━━━ DATA UNDER STUDY ━━━

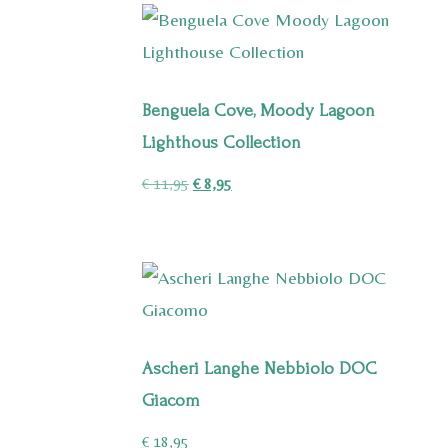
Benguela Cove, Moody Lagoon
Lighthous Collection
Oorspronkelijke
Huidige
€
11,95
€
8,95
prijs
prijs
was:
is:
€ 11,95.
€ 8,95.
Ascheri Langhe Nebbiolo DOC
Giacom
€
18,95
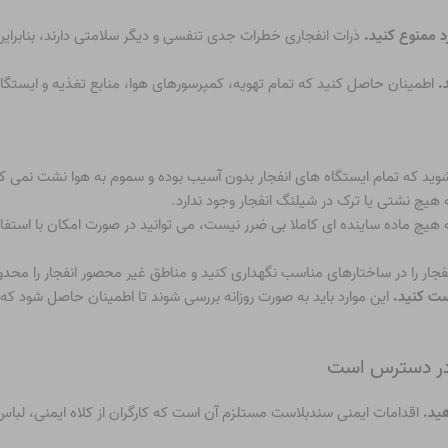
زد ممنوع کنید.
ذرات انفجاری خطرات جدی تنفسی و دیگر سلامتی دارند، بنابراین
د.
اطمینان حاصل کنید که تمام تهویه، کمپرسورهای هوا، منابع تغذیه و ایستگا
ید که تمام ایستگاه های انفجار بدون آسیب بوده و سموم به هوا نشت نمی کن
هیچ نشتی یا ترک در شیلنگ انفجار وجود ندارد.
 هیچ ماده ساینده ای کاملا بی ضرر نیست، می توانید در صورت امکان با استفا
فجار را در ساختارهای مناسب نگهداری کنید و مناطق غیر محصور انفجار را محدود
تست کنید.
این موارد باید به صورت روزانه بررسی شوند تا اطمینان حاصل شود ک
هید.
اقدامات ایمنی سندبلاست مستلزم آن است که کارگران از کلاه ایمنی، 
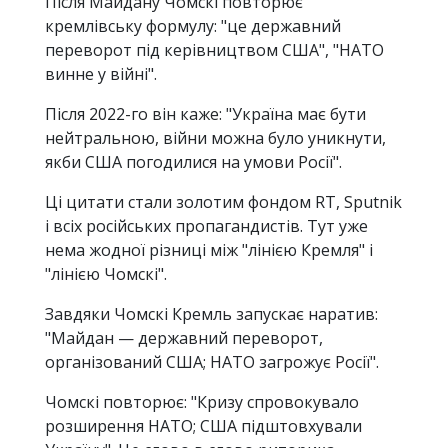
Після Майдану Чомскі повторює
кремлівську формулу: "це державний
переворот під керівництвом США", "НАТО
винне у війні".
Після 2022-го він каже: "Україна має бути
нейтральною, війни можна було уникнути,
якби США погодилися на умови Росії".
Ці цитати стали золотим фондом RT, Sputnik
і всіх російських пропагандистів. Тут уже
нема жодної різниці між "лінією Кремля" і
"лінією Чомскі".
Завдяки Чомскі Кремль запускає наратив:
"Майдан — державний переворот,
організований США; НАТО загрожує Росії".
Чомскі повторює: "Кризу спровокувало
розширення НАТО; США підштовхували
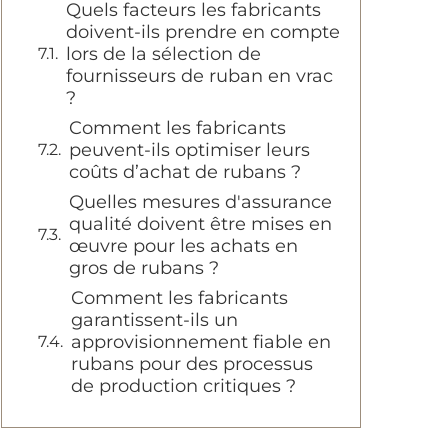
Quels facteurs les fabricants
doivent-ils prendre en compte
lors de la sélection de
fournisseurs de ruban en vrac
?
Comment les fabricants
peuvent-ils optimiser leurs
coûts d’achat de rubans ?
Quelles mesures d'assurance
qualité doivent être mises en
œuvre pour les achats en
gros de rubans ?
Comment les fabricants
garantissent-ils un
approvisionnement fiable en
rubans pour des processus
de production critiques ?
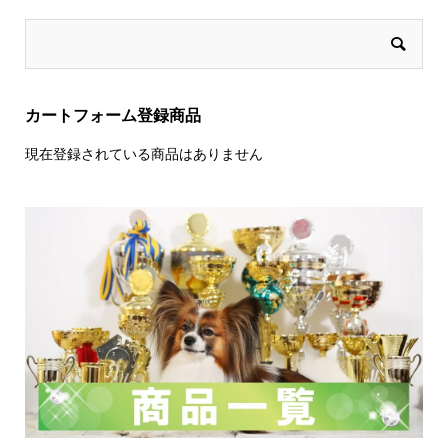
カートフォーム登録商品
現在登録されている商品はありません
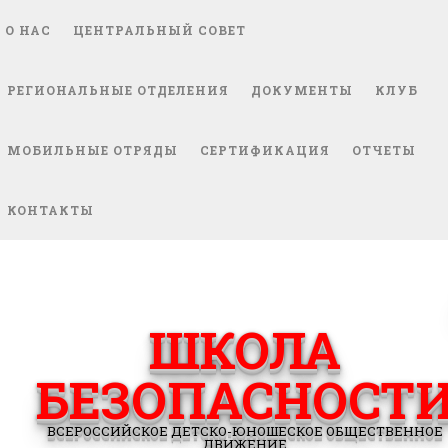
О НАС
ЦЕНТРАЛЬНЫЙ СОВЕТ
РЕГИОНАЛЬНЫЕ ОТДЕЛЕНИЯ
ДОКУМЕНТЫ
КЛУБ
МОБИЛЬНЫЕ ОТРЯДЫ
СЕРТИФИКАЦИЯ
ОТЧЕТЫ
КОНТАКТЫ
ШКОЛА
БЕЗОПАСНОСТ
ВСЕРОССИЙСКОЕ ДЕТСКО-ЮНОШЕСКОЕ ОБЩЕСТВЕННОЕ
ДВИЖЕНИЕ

━━━

- WHAT THE TASK ASKS:
Both ends included, copy word for word the lines from the top of the entries above through the line with "Ці цитати стали золотим фондом RT, Sputnik". No pictures.

- THE COMPLETED TASK:
Benguela Cove, Moody Lagoon
Lighthous Collection
Oorspronkelijke
Huidige
€
11,95
€
8,95
prijs
prijs
was:
is:
€ 11,95.
€ 8,95.
Ascheri Langhe Nebbiolo DOC
Giacom
€
18,95
زد ممنوع کنید.
ذرات انفجاری خطرات جدی تنفسی و دیگر سلامتی دارند، بنابراین
د.
اطمینان حاصل کنید که تمام تهویه، کمپرسورهای هوا، منابع تغذیه و ایستگا
ید که تمام ایستگاه های انفجار بدون آسیب بوده و سموم به هوا نشت نمی کن
هیچ نشتی یا ترک در شیلنگ انفجار وجود ندارد.
 هیچ ماده ساینده ای کاملا بی ضرر نیست، می توانید در صورت امکان با استفا
فجار را در ساختارهای مناسب نگهداری کنید و مناطق غیر محصور انفجار را محدود
تست کنید.
این موارد باید به صورت روزانه بررسی شوند تا اطمینان حاصل شود ک
هید.
اقدامات ایمنی سندبلاست مستلزم آن است که کارگران از کلاه ایمنی، 
Після Майдану Чомскі повторює
кремлівську формулу: "це державний
переворот під керівництвом США", "НАТО
винне у війні".
Після 2022-го він каже: "Україна має бути
нейтральною, війни можна було уникнути,
якби США погодилися на умови Росії".
Ці цитати стали золотим фондом RT, Sputnik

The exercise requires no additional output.